▸ Goal of the exercise
Copy all the lines of the listing below exactly. Skip the images.

▸ Provided entries
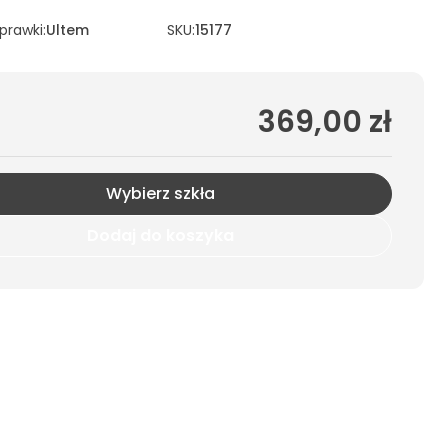
oprawki
:
Ultem
SKU:
15177
369,00 zł
Wybierz szkła
Dodaj do koszyka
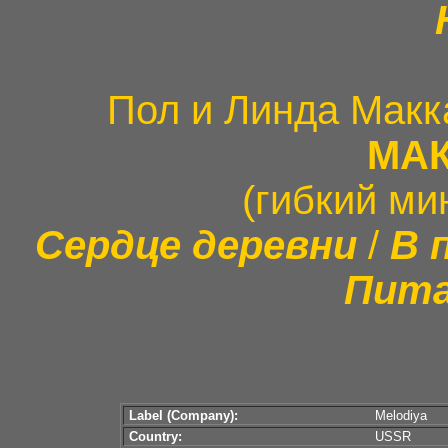
Пол и Линда Макк
МА
(гибкий ми
Сердце деревни
/
В 
Пита
Label (Company):
Melodiya
Country:
USSR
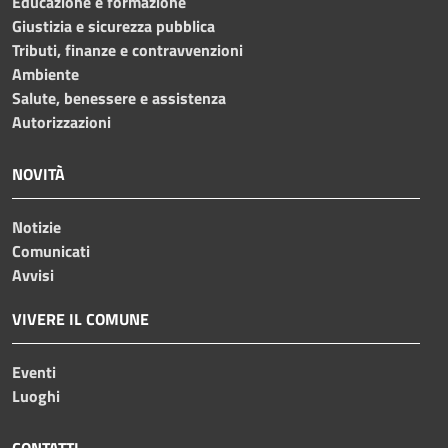
Educazione e formazione
Giustizia e sicurezza pubblica
Tributi, finanze e contravvenzioni
Ambiente
Salute, benessere e assistenza
Autorizzazioni
NOVITÀ
Notizie
Comunicati
Avvisi
VIVERE IL COMUNE
Eventi
Luoghi
CONTATTI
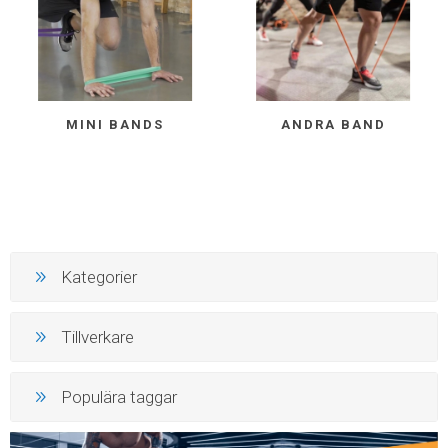
MINI BANDS
ANDRA BAND
Kategorier
Tillverkare
Populära taggar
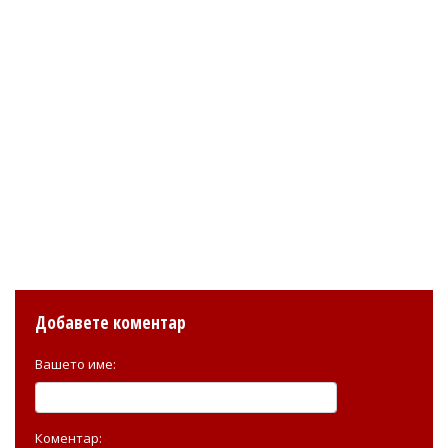
Добавете коментар
Вашето име:
Коментар:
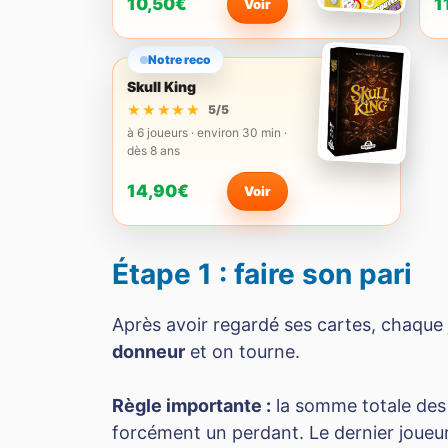
10,50€
1
Voir
Notre reco
Skull King
★★★★★
★★★★★
5/5
à 6 joueurs · environ 30 min ·
dès 8 ans
14,90€
Voir
Étape 1 : faire son pari
Après avoir regardé ses cartes, chaqu
donneur
et on tourne.
Règle importante :
la somme totale des 
forcément un perdant. Le dernier joueur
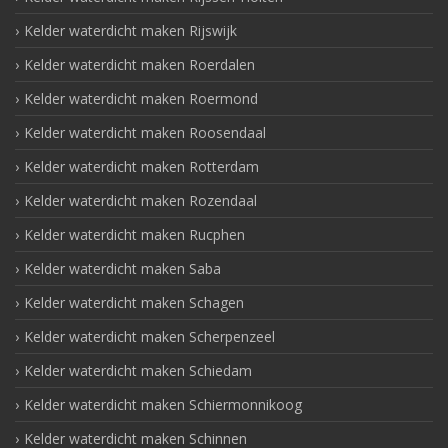
Kelder waterdicht maken Rijswijk
Kelder waterdicht maken Roerdalen
Kelder waterdicht maken Roermond
Kelder waterdicht maken Roosendaal
Kelder waterdicht maken Rotterdam
Kelder waterdicht maken Rozendaal
Kelder waterdicht maken Rucphen
Kelder waterdicht maken Saba
Kelder waterdicht maken Schagen
Kelder waterdicht maken Scherpenzeel
Kelder waterdicht maken Schiedam
Kelder waterdicht maken Schiermonnikoog
Kelder waterdicht maken Schinnen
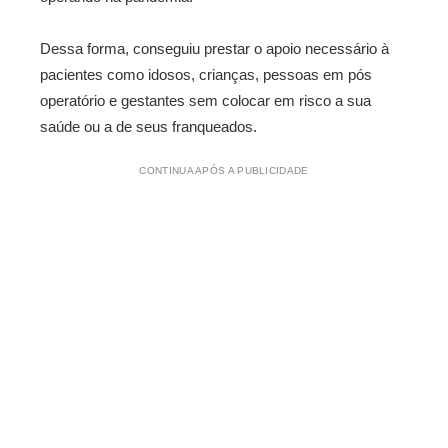
Dessa forma, conseguiu prestar o apoio necessário à
pacientes como idosos, crianças, pessoas em pós
operatório e gestantes sem colocar em risco a sua
saúde ou a de seus franqueados.
CONTINUA APÓS A PUBLICIDADE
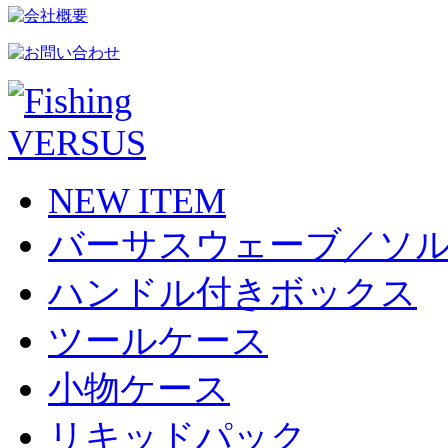
NEW ITEM
バーサスウェーブ／ソ
ハンドル付きボックス
ツールケース
小物ケース
リキッドパック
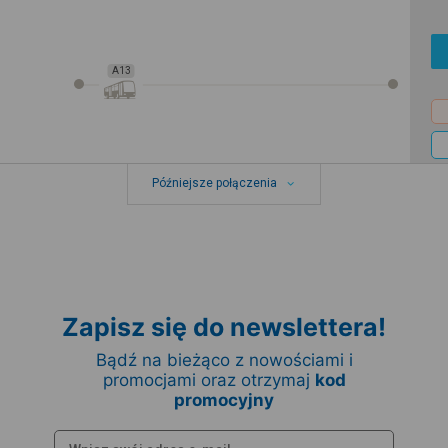
A13
Późniejsze połączenia
Zapisz się do newslettera!
Bądź na bieżąco z nowościami i
promocjami oraz otrzymaj
kod
promocyjny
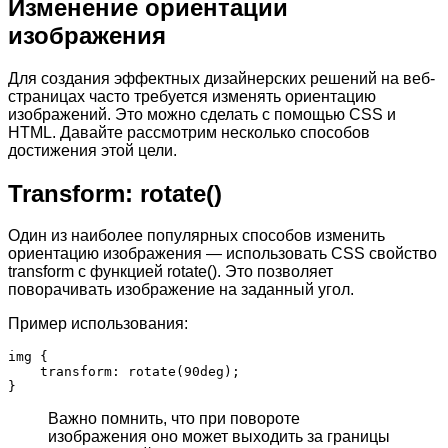
Изменение ориентации
изображения
Для создания эффектных дизайнерских решений на веб-
страницах часто требуется изменять ориентацию
изображений. Это можно сделать с помощью CSS и
HTML. Давайте рассмотрим несколько способов
достижения этой цели.
Transform: rotate()
Один из наиболее популярных способов изменить
ориентацию изображения — использовать CSS свойство
transform с функцией rotate(). Это позволяет
поворачивать изображение на заданный угол.
Пример использования:
img {

    transform: rotate(90deg);

Важно помнить, что при повороте
изображения оно может выходить за границы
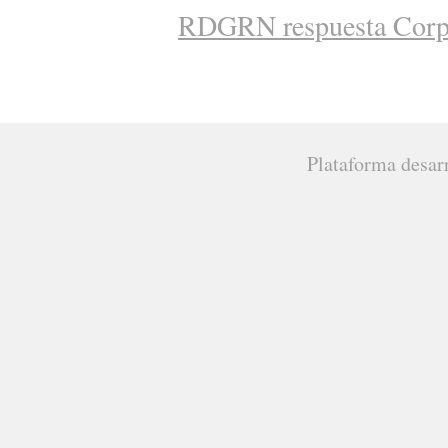
RDGRN respuesta Cor
Plataforma desar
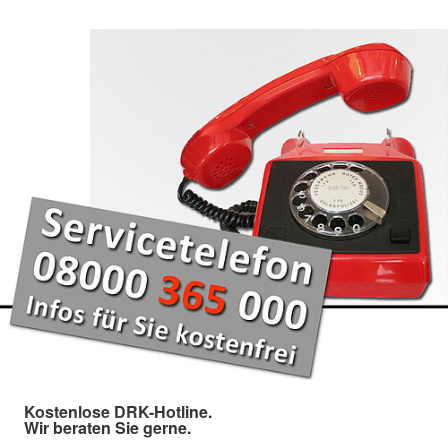
Kostenlose DRK-Hotline.
Wir beraten Sie gerne.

▸ Written response
oprawki
:
Ultem
SKU:
15177
369,00 zł
Wybierz szkła
Dodaj do koszyka
Пол и Линда Макк
МА
(гибкий ми
Сердце деревни
/
В 
Пита
Label (Company):
Melodiya
Country:
USSR
Educazione e formazione
Giustizia e sicurezza pubblica
Tributi, finanze e contravvenzioni
Ambiente
Salute, benessere e assistenza
Autorizzazioni
NOVITÀ
Notizie
Comunicati
Avvisi
VIVERE IL COMUNE
Eventi
Luoghi
CONTATTI
MINI BANDS
ANDRA BAND
Kategorier
Tillverkare
Populära taggar
Добавете коментар
Вашето име:
Коментар:
10,50€
1
Voir
Notre reco
Skull King
★★★★★
★★★★★
5/5
à 6 joueurs · environ 30 min ·
dès 8 ans
14,90€
Voir
Étape 1 : faire son pari
Après avoir regardé ses cartes, chaqu
donneur
et on tourne.
Règle importante :
la somme totale des 
forcément un perdant. Le dernier joueur
Kelder waterdicht maken Rijswijk
Kelder waterdicht maken Roerdalen
Kelder waterdicht maken Roermond
Kelder waterdicht maken Roosendaal
Kelder waterdicht maken Rotterdam
Kelder waterdicht maken Rozendaal
Kelder waterdicht maken Rucphen
Kelder waterdicht maken Saba
Kelder waterdicht maken Schagen
Kelder waterdicht maken Scherpenzeel
Kelder waterdicht maken Schiedam
Kelder waterdicht maken Schiermonnikoog
Kelder waterdicht maken Schinnen
Dessa forma, conseguiu prestar o apoio necessário à
pacientes como idosos, crianças, pessoas em pós
operatório e gestantes sem colocar em risco a sua
saúde ou a de seus franqueados.
CONTINUA APÓS A PUBLICIDADE
NEW ITEM
バーサスウェーブ／ソ
ハンドル付きボックス
ツールケース
小物ケース
リキッドパック
A13
Późniejsze połączenia
Zapisz się do newslettera!
Bądź na bieżąco z nowościami i
promocjami oraz otrzymaj
kod
promocyjny
Изменение ориентации
изображения
Для создания эффектных дизайнерских решений на веб-
страницах часто требуется изменять ориентацию
изображений. Это можно сделать с помощью CSS и
HTML. Давайте рассмотрим несколько способов
достижения этой цели.
Transform: rotate()
Один из наиболее популярных способов изменить
ориентацию изображения — использовать CSS свойство
transform с функцией rotate(). Это позволяет
поворачивать изображение на заданный угол.
Пример использования:
img {

    transform: rotate(90deg);

Важно помнить, что при повороте
изображения оно может выходить за границы
RDGRN respuesta Cor
Plataforma desar
Kostenlose DRK-Hotline.
Wir beraten Sie gerne.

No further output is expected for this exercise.